Surat Keputusan Bersama Tiga Kementerian, atau biasa dijuluki ‘SKB 3 Menteri’, mengenai larangan mewajibkan atribut keagamaan tertentu pada pelajar sekolah negeri, menuai perlawanan balik. Sejumlah lembaga dan ormas menolaknya. Bahkan Wali Kota Pariaman, Sumatera Barat, awal pekan ini menyatakan tak bersedia memberlakukan SKB tersebut di wilayahnya.

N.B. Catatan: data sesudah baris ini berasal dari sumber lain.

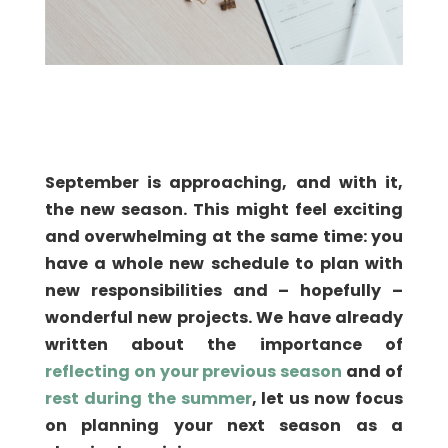
September is approaching, and with it,
the new season. This might feel exciting
and overwhelming at the same time: you
have a whole new schedule to plan with
new responsibilities and – hopefully –
wonderful new projects. We have already
written about the importance of
reflecting on your previous season
and of
rest during the summer
, let us now focus
on planning your next season as a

Wali Kota Pariaman, Genius Umar, merasa punya alasan masuk akal kenapa ia harus menolak SKB tersebut. Ia menilai, pewajiban seragam keagamaan di wilayah Pariaman selama ini tak pernah menuai masalah.
Videos by VICE
“Tapi fakta di lapangan, semua peserta didik sudah dengan kesadaran sendiri memakai seragam yang identik dengan Islam karena memang mayoritas penduduk di Pariaman adalah pemeluk Islam,” kata Genius kemarin (16/2) dikutip Detik. Ia juga mempertanyakan potensi masalah jika SKB diterapkan ke sekolah agama, sekalipun SKB itu sebetulnya sudah tegas ditujukan untuk sekolah negeri yang dibiayai pajak.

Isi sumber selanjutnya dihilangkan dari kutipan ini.